I tend to agree,

If you have invested significantly in the planning phase and there is momentum in the architecture and conventions that already exist in the project, the implementation phase might not need as much oversight as is suggested here.

> You can discover that your initial idea was dumb and a better one exists

The planning and architecture phase is usually where I make these types of discovery at a high level.

> Your agent might go “off the rails” and start doing something you don’t want it to do

Candidly these orthogonal, inadvertent edits aren't as bad as they once were and for impactful changes there should be at least some test coverage, even if that test coverage is just "freezing" what was implemented.

As you mentioned the final review discussion is a good chance to verify beyond what review or adversarial review agents find.

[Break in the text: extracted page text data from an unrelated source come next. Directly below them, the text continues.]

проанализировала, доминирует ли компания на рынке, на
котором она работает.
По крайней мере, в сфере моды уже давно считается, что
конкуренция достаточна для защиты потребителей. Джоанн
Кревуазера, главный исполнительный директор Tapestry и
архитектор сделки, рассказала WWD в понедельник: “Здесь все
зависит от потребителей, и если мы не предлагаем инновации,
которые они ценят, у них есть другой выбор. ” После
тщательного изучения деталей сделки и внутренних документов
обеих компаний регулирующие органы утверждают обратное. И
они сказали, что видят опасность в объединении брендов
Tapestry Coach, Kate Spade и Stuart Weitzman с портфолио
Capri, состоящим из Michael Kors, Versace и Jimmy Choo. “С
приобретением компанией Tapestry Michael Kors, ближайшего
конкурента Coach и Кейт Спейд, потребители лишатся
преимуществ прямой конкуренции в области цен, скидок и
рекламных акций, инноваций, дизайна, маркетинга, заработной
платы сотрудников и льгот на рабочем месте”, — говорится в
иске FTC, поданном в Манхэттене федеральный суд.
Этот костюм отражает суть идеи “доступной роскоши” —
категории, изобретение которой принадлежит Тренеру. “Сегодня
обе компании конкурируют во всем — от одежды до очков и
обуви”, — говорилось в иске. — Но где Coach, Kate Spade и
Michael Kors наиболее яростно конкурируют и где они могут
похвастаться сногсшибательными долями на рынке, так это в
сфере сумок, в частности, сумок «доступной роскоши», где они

I think the obvious solution here is to beef up the test side of the app, much more than when writing code by hand. Tests represent project knowledge in executable format. The LLM does not need to be careful to remember every detail of the tests. You don't need to vet every small interaction, it automates review work as well.

Even better if the project was built from the start to be easier to test and observe. But my golden rule remains - no code without tests, expand test suite all the time.

I agree, human-steered, AI-implemented test cases can at least capture the acceptance criteria.

It's then more efficient to inspect if existing test cases are being modified as part of the delivery of something new and inspect why.